Monday, July 8, 2019

Collusion: expansion

I'm not certain that expanding games is always a great idea, but I do think that if a designer is going to consider it, best to consider it early so that the appropriate "attachment points" are built into the design, and the expansion can bolt on to those attachments.  My favorite example of a game that was clearly designed this way is Knizia's Lord of the Rings; the board numbering leaves room for the Bree and Isengard boards, and the symbols on the dice change meanings when the Foes, and then Sauron, are added.  The core mechanics remain the same, we just repurpose the meaning of some things. 

I've kicked around ideas for Collusion's expansion earlier this year, and ordering some wooden bits for a new proto this week pushed these ideas back to the forefront of my attention, as I figured I'd get the expansion pieces now just in case, but had to think about which pieces exactly I would need. 

One motivation for an expansion is the question of whether the game could work with 6 players.  Many of the great negotiation-heavy games play with 6 or more and really thrive with a big group.  Could that be the case here?  It would be longer but the depth of negotiation could possibly be richer.  There's a neat effect whereby with 3p, you align with two goals for each of your opponents, and with 5p you align with one goal with each of your opponents.  With 6p, you'd align with one goal with four of your opponents and none at all with the fifth.  That could be interesting, maybe.

But with 6p, there's another asymmetry:  there are only five baronies, and only five barony-based schemes.  Thus someone is not getting barony points, and we need to add another scheme for that sixth player, and it can't be barony-based but somehow has to correspond to a barony-like concept.  

This leads to the addition of two new entities, which aren't exactly factions, as they function in different ways that perhaps add some richness to the core mechanics.

First is the church.  The church has wooden pieces that can be added to territories.  In a twist, though, each territory can usually contain a barony shield and a faction, but the church, if added to a territory, that already contains both of these, displaces one of those two, and you choose, by the action you propose, which.  Thus the church has some sharp elbows.
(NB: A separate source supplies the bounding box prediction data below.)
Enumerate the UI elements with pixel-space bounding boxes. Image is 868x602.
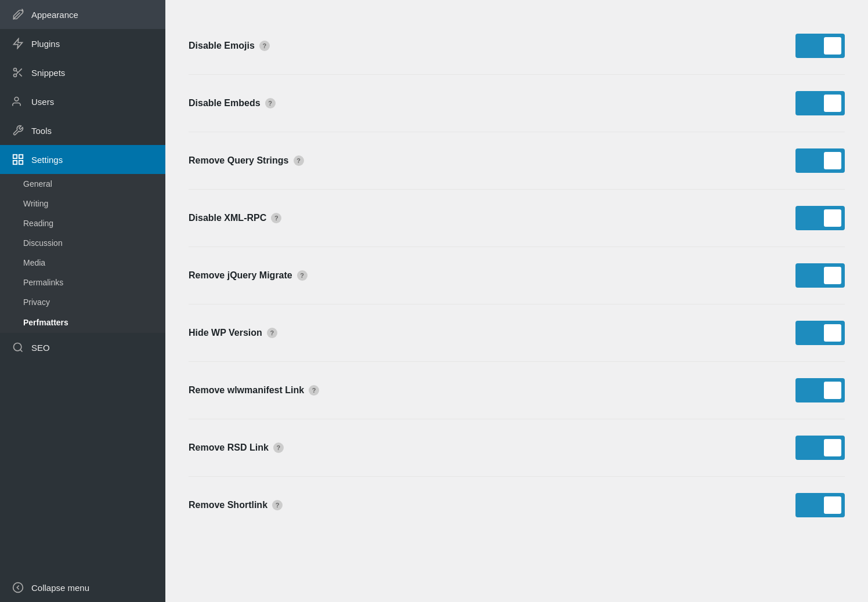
setting-label-disable-embeds: Disable Embeds ?	[189, 98, 795, 108]
toggle-hide-wp-version[interactable]	[795, 321, 845, 345]
submenu-item-privacy[interactable]: Privacy	[0, 292, 165, 312]
help-icon-disable-xml-rpc[interactable]: ?	[271, 213, 281, 223]
svg-point-2	[14, 68, 17, 71]
sidebar-item-users[interactable]: Users	[0, 87, 165, 116]
sidebar-item-snippets[interactable]: Snippets	[0, 58, 165, 87]
setting-label-disable-emojis: Disable Emojis ?	[189, 41, 795, 51]
svg-rect-11	[13, 161, 17, 164]
submenu-reading-label: Reading	[23, 219, 53, 228]
toggle-remove-jquery-migrate[interactable]	[795, 263, 845, 288]
sidebar-item-appearance-label: Appearance	[31, 10, 78, 20]
toggle-disable-embeds[interactable]	[795, 91, 845, 115]
sidebar-item-seo[interactable]: SEO	[0, 333, 165, 362]
collapse-menu-button[interactable]: Collapse menu	[0, 573, 165, 602]
setting-row-remove-wlwmanifest-link: Remove wlwmanifest Link ?	[189, 362, 845, 419]
sidebar-item-plugins[interactable]: Plugins	[0, 29, 165, 58]
toggle-knob-hide-wp-version	[824, 324, 841, 342]
svg-rect-8	[13, 155, 17, 158]
submenu-item-discussion[interactable]: Discussion	[0, 233, 165, 253]
toggle-knob-disable-xml-rpc	[824, 209, 841, 227]
toggle-knob-remove-rsd-link	[824, 439, 841, 456]
seo-icon	[12, 341, 24, 354]
setting-row-disable-xml-rpc: Disable XML-RPC ?	[189, 190, 845, 247]
svg-point-3	[14, 74, 17, 77]
submenu-general-label: General	[23, 179, 52, 188]
toggle-knob-remove-query-strings	[824, 152, 841, 169]
submenu-item-media[interactable]: Media	[0, 253, 165, 273]
tools-icon	[12, 124, 24, 137]
help-icon-remove-query-strings[interactable]: ?	[294, 155, 304, 166]
help-icon-hide-wp-version[interactable]: ?	[267, 328, 277, 338]
submenu-item-permalinks[interactable]: Permalinks	[0, 273, 165, 292]
submenu-item-writing[interactable]: Writing	[0, 194, 165, 213]
submenu-writing-label: Writing	[23, 199, 48, 208]
sidebar: Appearance Plugins Snippets User	[0, 0, 165, 602]
svg-rect-9	[19, 155, 23, 158]
sidebar-item-settings[interactable]: Settings	[0, 145, 165, 174]
toggle-remove-wlwmanifest-link[interactable]	[795, 378, 845, 402]
settings-icon	[12, 153, 24, 166]
setting-label-hide-wp-version: Hide WP Version ?	[189, 328, 795, 338]
submenu-item-reading[interactable]: Reading	[0, 213, 165, 233]
sidebar-item-tools[interactable]: Tools	[0, 116, 165, 145]
collapse-menu-label: Collapse menu	[31, 583, 89, 593]
toggle-knob-remove-jquery-migrate	[824, 267, 841, 284]
toggle-knob-disable-emojis	[824, 37, 841, 55]
svg-point-7	[15, 97, 19, 101]
setting-row-remove-rsd-link: Remove RSD Link ?	[189, 419, 845, 477]
svg-point-14	[13, 583, 23, 593]
submenu-media-label: Media	[23, 258, 45, 267]
sidebar-item-tools-label: Tools	[31, 126, 52, 136]
help-icon-remove-wlwmanifest-link[interactable]: ?	[309, 385, 319, 396]
toggle-disable-emojis[interactable]	[795, 34, 845, 58]
setting-row-remove-shortlink: Remove Shortlink ?	[189, 477, 845, 534]
toggle-knob-disable-embeds	[824, 95, 841, 112]
help-icon-disable-embeds[interactable]: ?	[265, 98, 276, 108]
setting-row-disable-embeds: Disable Embeds ?	[189, 75, 845, 132]
settings-submenu: General Writing Reading Discussion Media…	[0, 174, 165, 333]
submenu-item-general[interactable]: General	[0, 174, 165, 194]
svg-marker-1	[14, 39, 23, 49]
toggle-remove-rsd-link[interactable]	[795, 436, 845, 460]
setting-label-remove-query-strings: Remove Query Strings ?	[189, 155, 795, 166]
svg-line-13	[20, 350, 23, 352]
help-icon-remove-rsd-link[interactable]: ?	[273, 443, 284, 453]
setting-label-remove-rsd-link: Remove RSD Link ?	[189, 443, 795, 453]
perfmatters-label: Perfmatters	[0, 312, 165, 333]
toggle-knob-remove-wlwmanifest-link	[824, 382, 841, 399]
toggle-remove-query-strings[interactable]	[795, 148, 845, 173]
plugin-icon	[12, 37, 24, 50]
svg-line-6	[16, 71, 18, 72]
submenu-permalinks-label: Permalinks	[23, 278, 63, 287]
sidebar-item-plugins-label: Plugins	[31, 39, 60, 49]
help-icon-remove-jquery-migrate[interactable]: ?	[297, 270, 308, 281]
sidebar-item-snippets-label: Snippets	[31, 68, 65, 78]
setting-row-remove-jquery-migrate: Remove jQuery Migrate ?	[189, 247, 845, 304]
users-icon	[12, 95, 24, 108]
setting-row-remove-query-strings: Remove Query Strings ?	[189, 132, 845, 190]
setting-label-remove-shortlink: Remove Shortlink ?	[189, 500, 795, 510]
collapse-icon	[12, 581, 24, 594]
help-icon-remove-shortlink[interactable]: ?	[272, 500, 283, 510]
svg-rect-10	[19, 161, 23, 164]
snippets-icon	[12, 66, 24, 79]
svg-line-5	[19, 74, 22, 77]
setting-label-remove-jquery-migrate: Remove jQuery Migrate ?	[189, 270, 795, 281]
svg-point-12	[14, 343, 21, 351]
setting-label-remove-wlwmanifest-link: Remove wlwmanifest Link ?	[189, 385, 795, 396]
paintbrush-icon	[12, 8, 24, 21]
submenu-privacy-label: Privacy	[23, 298, 50, 307]
help-icon-disable-emojis[interactable]: ?	[259, 41, 270, 51]
sidebar-item-appearance[interactable]: Appearance	[0, 0, 165, 29]
sidebar-item-users-label: Users	[31, 97, 54, 107]
toggle-knob-remove-shortlink	[824, 496, 841, 514]
submenu-discussion-label: Discussion	[23, 238, 63, 248]
seo-label: SEO	[31, 343, 50, 353]
toggle-remove-shortlink[interactable]	[795, 493, 845, 517]
toggle-disable-xml-rpc[interactable]	[795, 206, 845, 230]
setting-label-disable-xml-rpc: Disable XML-RPC ?	[189, 213, 795, 223]
setting-row-disable-emojis: Disable Emojis ?	[189, 17, 845, 75]
main-content: Disable Emojis ? Disable Embeds ? Remove…	[165, 0, 868, 602]
setting-row-hide-wp-version: Hide WP Version ?	[189, 304, 845, 362]
sidebar-item-settings-label: Settings	[31, 155, 63, 165]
Now the church becomes a sixth barony for scoring purposes, in that the sixth scheme says that the church is present in more territories than the size of the largest barony.  But the church doesn't have to grow contiguously, and has two ways to grow, so it's powerful.

Of course, it's a game of collusion, and if my goal is to grow the church, there needs to be a reason -- other than just bribery -- why someone else wants to help me.  And that reason is that we can install heirs into the church, which do two things.  First, they provide points, for all of the heirs that are added to the church after yours, so getting in early is good, and getting in late means you're giving someone else points, but maybe it's worth it for the benefit of being in.  Which is, namely, the second point:  they provide votes.  In a baronial election, each church in or adjacent to (I think) the active barony gives you, a member of the church, one vote.

Second is the rebellion.  As with the church, you can add an heir to the rebellion.  But the rebellion itself has no board presence.  Instead, there's an action that flips a faction to the rebellion's cause.  This impacts scoring: the more buildings for rebellious factions there are on the board at game's end, the more points you get from the rebellion, but if there are too few you get negative points.

Additionally, though, if you're in the rebellion and are acting in a barony in which a rebellious faction is present, you get to place a red support disc, in addition to your usual three support.  

Thus, the church influences baronial politics, the rebellion influences ways and means, and both may be courted even by those not explicitly aligned with them.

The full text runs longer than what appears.